Oshawa, Ontario – If any vehicle has to mark the turning point for Buick, it’s the Enclave. Introduced for 2008, it carved out a new spot for itself in the lineup, straddling the now-discontinued Terraza minivan and Rendezvous SUV. It wasn’t just its configuration, but an entirely new attitude over attention to detail: good performance, handsome styling and, most importantly, an interior that could stand up in looks and quality to its competition.

My 2009 tester doesn’t look much different from the inaugural 2008 model year, but it’s what’s under the hood that counts. It’s still a 3.6-litre V6 as before, but direct injection technology raises it from 275 horsepower to 288 while torque lifts from 251 lb-ft to 270 lb-ft. Despite the Enclave’s size, it makes for brisk acceleration and good performance, with each gear handled by a six-speed automatic that generally keeps it right in the sweet spot, with only a little cog hunting on the odd hill. There is a manual shift mode, but it seems more of an afterthought, consisting of a button on the side of the shift lever that you toggle to up- or downshift. Even so, this really isn’t a segment – or a brand – that’s normally given to sporty driving, and I don’t think any lack of shift paddles or a gate on the lever is really an issue.
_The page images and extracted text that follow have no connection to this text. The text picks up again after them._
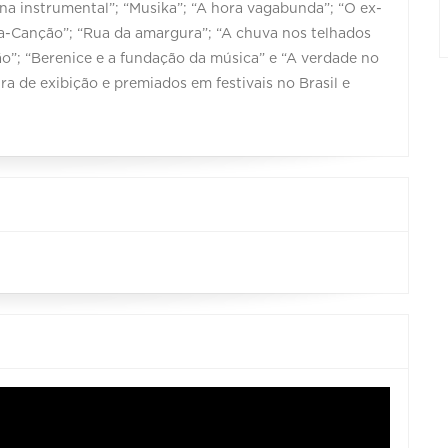
ina instrumental”; “Musika”; “A hora vagabunda”; “O ex-
a-Canção”; “Rua da amargura”; “A chuva nos telhados
mão”; “Berenice e a fundação da música” e “A verdade no
ra de exibição e premiados em festivais no Brasil e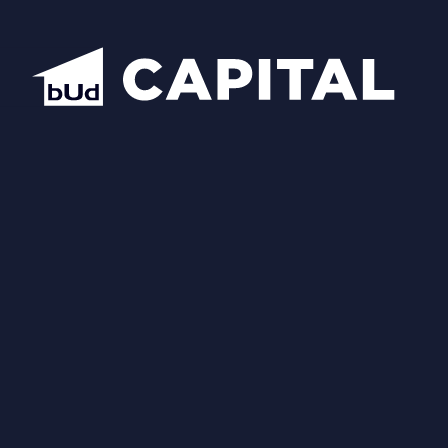
Відкрити всі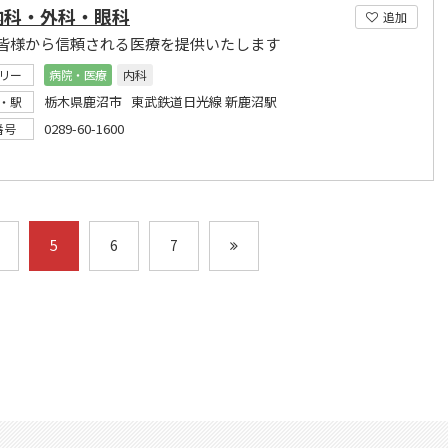
内科・外科・眼科
追加
皆様から信頼される医療を提供いたします
リー
病院・医療
内科
栃木県鹿沼市 東武鉄道日光線 新鹿沼駅
・駅
0289-60-1600
番号
5
6
7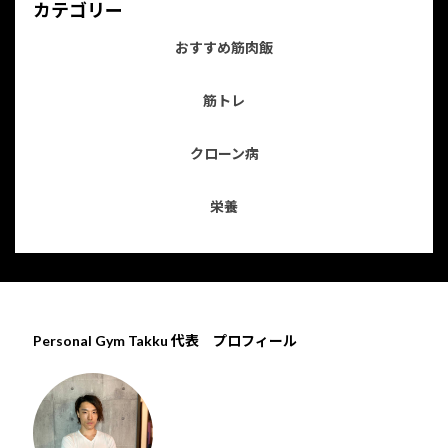
カテゴリー
おすすめ筋肉飯
筋トレ
クローン病
栄養
Personal Gym Takku 代表 プロフィール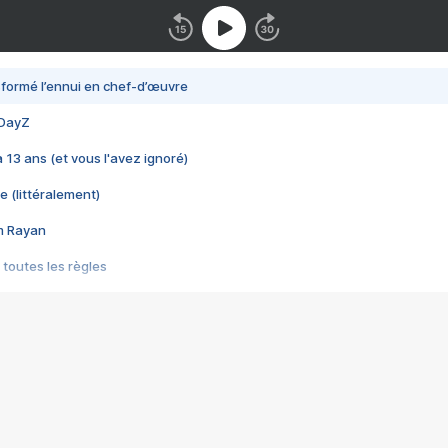
nsformé l’ennui en chef-d’œuvre
 DayZ
 a 13 ans (et vous l'avez ignoré)
e (littéralement)
im Rayan
 toutes les règles
s les jeux vidéo
us choquant de Rockstar ? - Le scandale BULLY
e plus moche de Steam
du RÊVE tourne au CAUCHEMAR
pendant 8 heures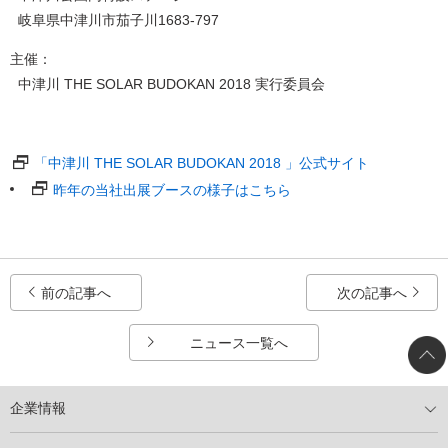
岐阜県中津川市茄子川1683-797
主催：
中津川 THE SOLAR BUDOKAN 2018 実行委員会
「中津川 THE SOLAR BUDOKAN 2018 」公式サイト
昨年の当社出展ブースの様子はこちら
前の記事へ
次の記事へ
ニュース一覧へ
企業情報
トップメッセージ
太陽光発電には何ができるのか？
XSOLの使命・経営理念
事業内容
会社概要
事業所
XSOLとSDGs
社会活動
メディア掲載情報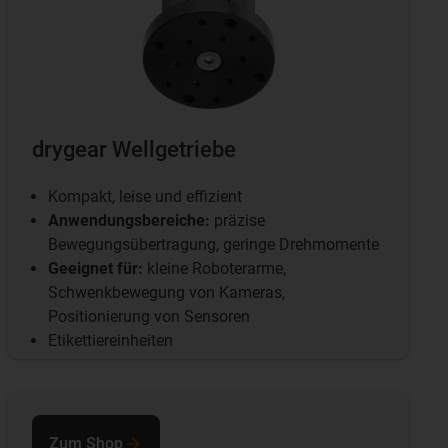
drygear Wellgetriebe
Kompakt, leise und effizient
Anwendungsbereiche:
präzise
Bewegungsübertragung, geringe Drehmomente
Geeignet für:
kleine Roboterarme,
Schwenkbewegung von Kameras,
Positionierung von Sensoren
Etikettiereinheiten
Zum Shop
Test Drive: 2009 Buick Enclave CX FWD car test drives buick
Test Drive: 2009 Buick Enclave CX FWD car test drives buick
Test Drive: 2009 Buick Enclave CX FWD car test drives buick
2009 Buick Enclave CX FWD. Click image to enlarge

The Enclave is one of three vehicles that share all but trim: siblings are the Chevrolet Traverse and GMC Acadia, as well as the Saturn Outlook, now discontinued with that brand’s demise. The Enclave looks the most upscale of the three, and at a base price of $42,805 for the front-wheel drive CX trim line, it’s considerably more than the base $35,620 Traverse and $37,800 Acadia. Oddly, though, at the top end of the scale, it’s the Chevrolet that becomes the most expensive: $53,560 for the all-wheel drive Traverse LTZ, versus $53,145 for the all-wheel Enclave CXL. The reason is in the option package: standard on the top-line Traverse are heated and cooled seats, larger wheels and a DVD-based navigation system, which are optional on Enclave models.
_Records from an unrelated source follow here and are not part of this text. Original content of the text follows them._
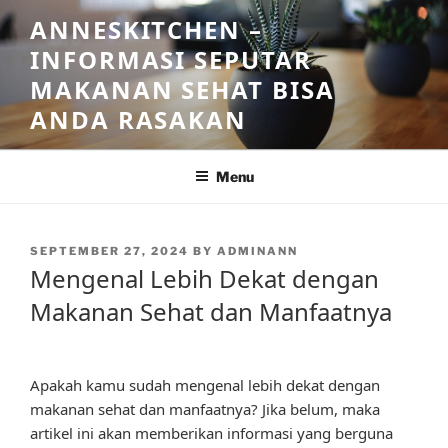
Skip
ANNESKITCHEN –
to
INFORMASI SEPUTAR
content
MAKANAN SEHAT BISA
ANDA RASAKAN
Menu
POSTED
SEPTEMBER 27, 2024
BY
ADMINANN
ON
Mengenal Lebih Dekat dengan
Makanan Sehat dan Manfaatnya
Apakah kamu sudah mengenal lebih dekat dengan
makanan sehat dan manfaatnya? Jika belum, maka
artikel ini akan memberikan informasi yang berguna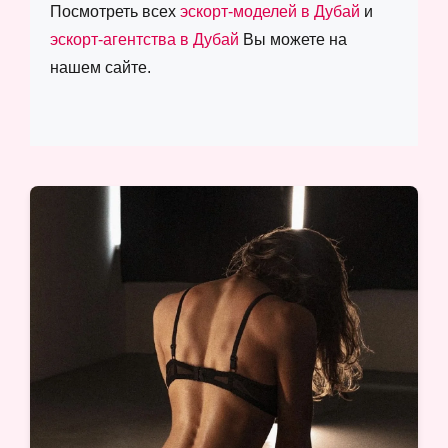
Посмотреть всех
эскорт-моделей в Дубай
и
эскорт-агентства в Дубай
Вы можете на
нашем сайте.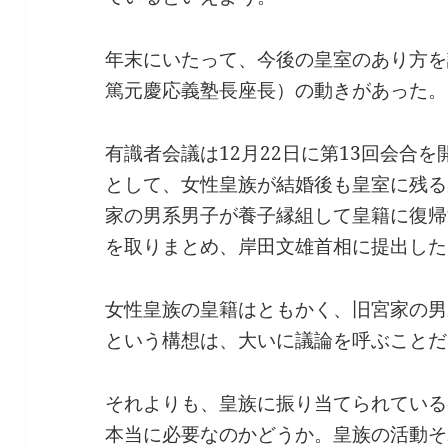
年末にいたって、今後の皇室のあり方を
篤元慶応義塾長座長）の動きがあった。
有識者会議は12月22日に第13回会合
として、女性皇族が結婚後も皇室に残る
家の男系男子が養子縁組して皇籍に復帰
を取りまとめ、岸田文雄首相に提出した
女性皇族の皇籍はともかく、旧宮家の男
という構想は、大いに議論を呼ぶことだ
それよりも、皇族に振り当てられている
本当に必要なのかどうか。皇族の活動そ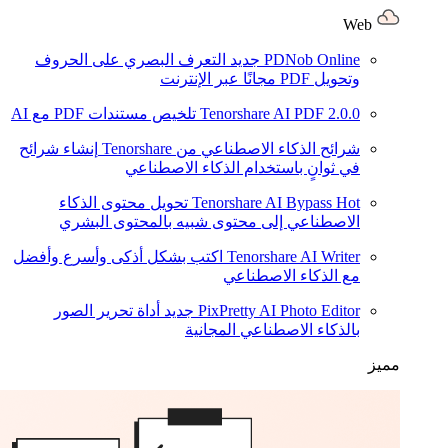
Web
PDNob Online
جديد
التعرف البصري على الحروف
وتحويل PDF مجانًا عبر الإنترنت
2.0.0
Tenorshare AI PDF
تلخيص مستندات PDF مع AI
شرائح الذكاء الاصطناعي من Tenorshare
إنشاء شرائح
في ثوانٍ باستخدام الذكاء الاصطناعي
Hot
Tenorshare AI Bypass
تحويل محتوى الذكاء
الاصطناعي إلى محتوى شبيه بالمحتوى البشري
Tenorshare AI Writer
اكتب بشكل أذكى وأسرع وأفضل
مع الذكاء الاصطناعي
PixPretty AI Photo Editor
جديد
أداة تحرير الصور
بالذكاء الاصطناعي المجانية
مميز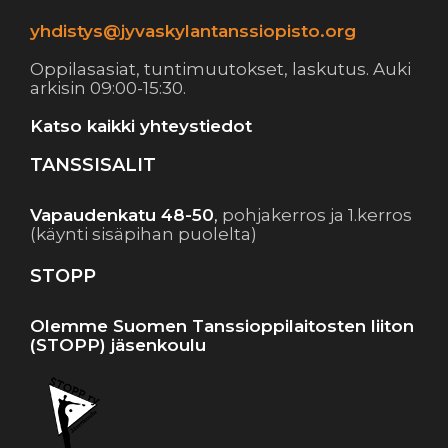
yhdistys@jyvaskylantanssiopisto.org
Oppilasasiat, tuntimuutokset, laskutus. Auki
arkisin 09:00-15:30.
Katso kaikki yhteystiedot
TANSSISALIT
Vapaudenkatu 48-50
,
pohjakerros ja 1.kerros
(käynti sisäpihan puolelta)
STOPP
Olemme Suomen Tanssioppilaitosten liiton
(STOPP) jäsenkoulu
As with its siblings, the Enclave comes strictly with three rows of seats. The default is seven-passenger seating, with two captain’s chairs in the second row; eight-passenger is optional, which swaps out the second-row chairs for a flat-folding bench that slides fore and aft. The top-line CXL uses leather upholstery, while my CX’s seats were wrapped in a plush velour fabric, which I’ve always preferred to cowhide. As you’d expect from a Buick, the seats are extremely comfortable in the first and second rows. The cushions in the far rear row are very firm, but legroom is better than with many three-row competitors, and headroom remains impressive all the way to the back.

The equipment list is well-stocked, even at the CX level: automatic xenon headlamps, power liftgate, roof rails, tri-zone automatic climate control with separate switches for the second- and third-row passengers, 18-inch wheels, auto-dimming rearview mirror, Bluetooth, and satellite radio. Moving up to the CXL adds rear parking assist, remote starter, power-folding mirrors, 19-inch wheels, 110-volt outlet, leather upholstery, power tilt and telescopic steering column and premium audio. You can option most of that onto the CX, though, and both models can be topped out with such features as a trailer towing package (the Enclave will handle a maximum of 2041 kg/4500 lbs), cargo convenience package of net and cargo cover, sunroof, rear-seat DVD, navigation, and a “Hit the Road” package of assist steps, cross rail roof package and a cargo floor mat.